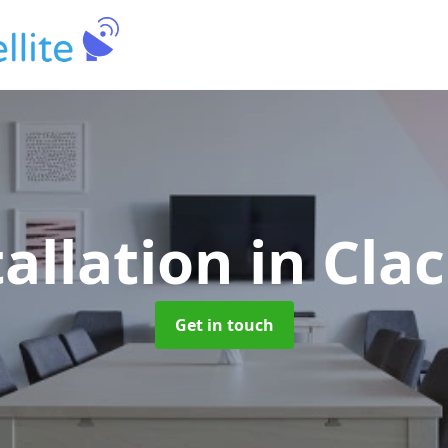
tallation
in Cla
Get in touch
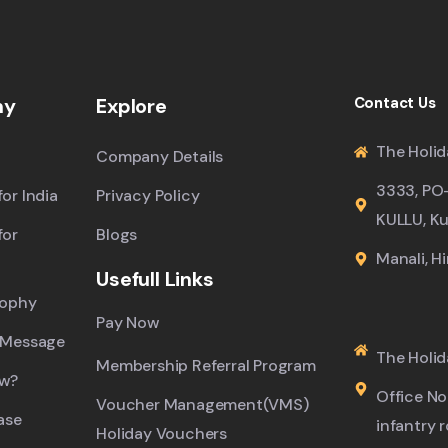
ny
Explore
Contact Us
The Holid
Company Details
3333, PO
or India
Privacy Policy
KULLU, Ku
for
Blogs
Manali, H
Usefull Links
sophy
Pay Now
 Message
The Holid
Membership Referral Program
ew?
Office No.
Voucher Management(VMS)
ase
infantry 
Holiday Vouchers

Brief →
An answer that restates all the entries exactly and drops the images is what is needed.

Answer section →
tallation
in Cla
Get in touch
ny
Explore
Contact Us
The Holid
Company Details
3333, PO
or India
Privacy Policy
KULLU, Ku
for
Blogs
Manali, H
Usefull Links
sophy
Pay Now
 Message
The Holid
Membership Referral Program
ew?
Office No.
Voucher Management(VMS)
ase
infantry 
Holiday Vouchers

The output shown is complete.